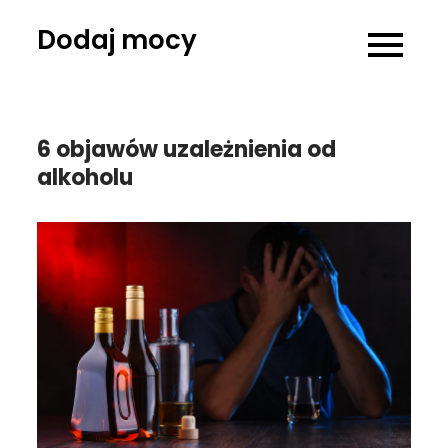
Skip
Dodaj mocy
to
content
6 objawów uzależnienia od
alkoholu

• EXERCISE REQUIREMENTS:
Without including any picture, copy the listing above exactly and in full.

• EXPECTED ANSWER:
Skip
Dodaj mocy
to
content
6 objawów uzależnienia od
alkoholu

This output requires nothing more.